### Data listing
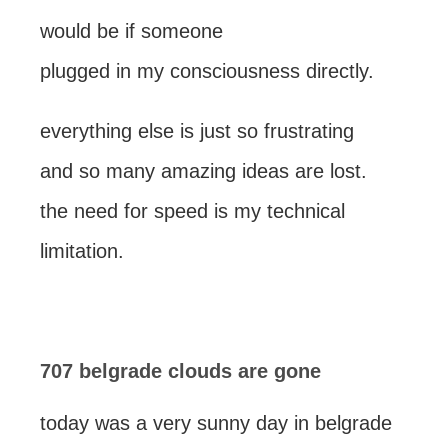
would be if someone
plugged in my consciousness directly.
everything else is just so frustrating
and so many amazing ideas are lost.
the need for speed is my technical
limitation.
707 belgrade clouds are gone
today was a very sunny day in belgrade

### Task details
Please repeat the entries exactly. Do not include the pictures.

### Result for this task
would be if someone
plugged in my consciousness directly.
everything else is just so frustrating
and so many amazing ideas are lost.
the need for speed is my technical
limitation.
707 belgrade clouds are gone
today was a very sunny day in belgrade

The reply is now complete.